The second sub-model 106 can generate a plurality of perspective views based on the homography matrix. The second sub-model 106 can generate the plurality of perspective views 108a-n further based on a text description of an environment associated with the input image. The text description can be, for example, “This is a bathroom with a large mirror and a sink. It has a walk in closet with a wooden door. There is a walk in shower next to the walk in closet and a large window.” The text description can describe both what is depicted in the input image, as well as the not-pictured environment surrounding what is depicted in the input image. The second sub-model 106 can be configured to generate new content for extended areas while preserving existing image content. For example, the second sub-model 106 can be configured to generate views of the environment associated with the input image that are not shown in the input image, such as views of the walk-in closet and/or walk-in shower, while also preserving the view of the environment shown in the input image, such as the large mirror and the sink. The plurality of perspective views generated by the second sub-model 106 can be used to generate the panorama.

FIG. 7 illustrates an example process 700 for generating a panorama based on an input image using a machine learning model in accordance with the present disclosure. Although depicted as a sequence of operations in FIG. 7, those of ordinary skill in the art will appreciate that various embodiments may add, remove, reorder, or modify the depicted operations.

At 702, an image (e.g., image 102) can be received. The image can be received by a first sub-model (e.g., the first sub-model 104) of a machine learning model (e.g., the machine learning model 103). The camera parameters of the image can be unknown.

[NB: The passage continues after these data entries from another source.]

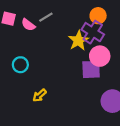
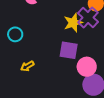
pink circle: (100, 56) -> (87, 67), moved
purple square: (91, 69) -> (69, 50), moved

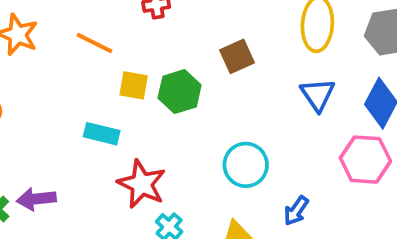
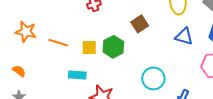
orange line: (94, 43) -> (58, 43), moved
blue triangle: (318, 95) -> (184, 36), turned -30

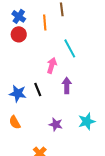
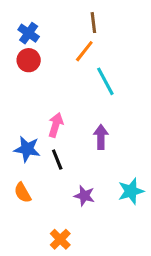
orange line: (45, 22) -> (84, 51), moved, turned 42
pink arrow: (52, 65) -> (56, 125), moved
black line: (38, 89) -> (57, 160), moved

At 704, a homography matrix can be estimated. The homography matrix can be estimated from the input image to a predefined canonical view (e.g., a view with an absolute rotation angle of zero) by the first sub-model of the machine learning model. The homography matrix can include three degrees of freedom (3-DoF). The 3-DoF of the homography matrix can include a camera field of view, a camera rotation around an x-axis, and a camera rotation around a z-axis. The homography matrix can indicate pixel-level correspondences between the input image and the predefined canonical view.

At 706, a second sub-model (e.g., the second sub-model 106) of the machine learning model can generate a plurality of perspective views (e.g., the plurality of perspective views 108a-n) based on the homography matrix. The second sub-model can generate the plurality of perspective views further based on a text description of an environment associated with the input image. The second sub-model can be configured to generate new content for extended areas while preserving existing image content. For example, the second sub-model can be configured generate views of the environment associated with the input image that are not shown in the input image, such as views of one or more areas of the environment that surround the view of the environment shown in the input image, while also preserving the view of the environment shown in the input image. At 708, a panorama can be generated. The panorama can be generated based on the plurality of perspective views.

FIG. 8 shows an example process 800 for generating a panorama based on an input image using a machine learning model in accordance with the present disclosure. Although depicted as a sequence of operations in FIG. 8, those of ordinary skill in the art will appreciate that various embodiments may add, remove, reorder, or modify the depicted operations.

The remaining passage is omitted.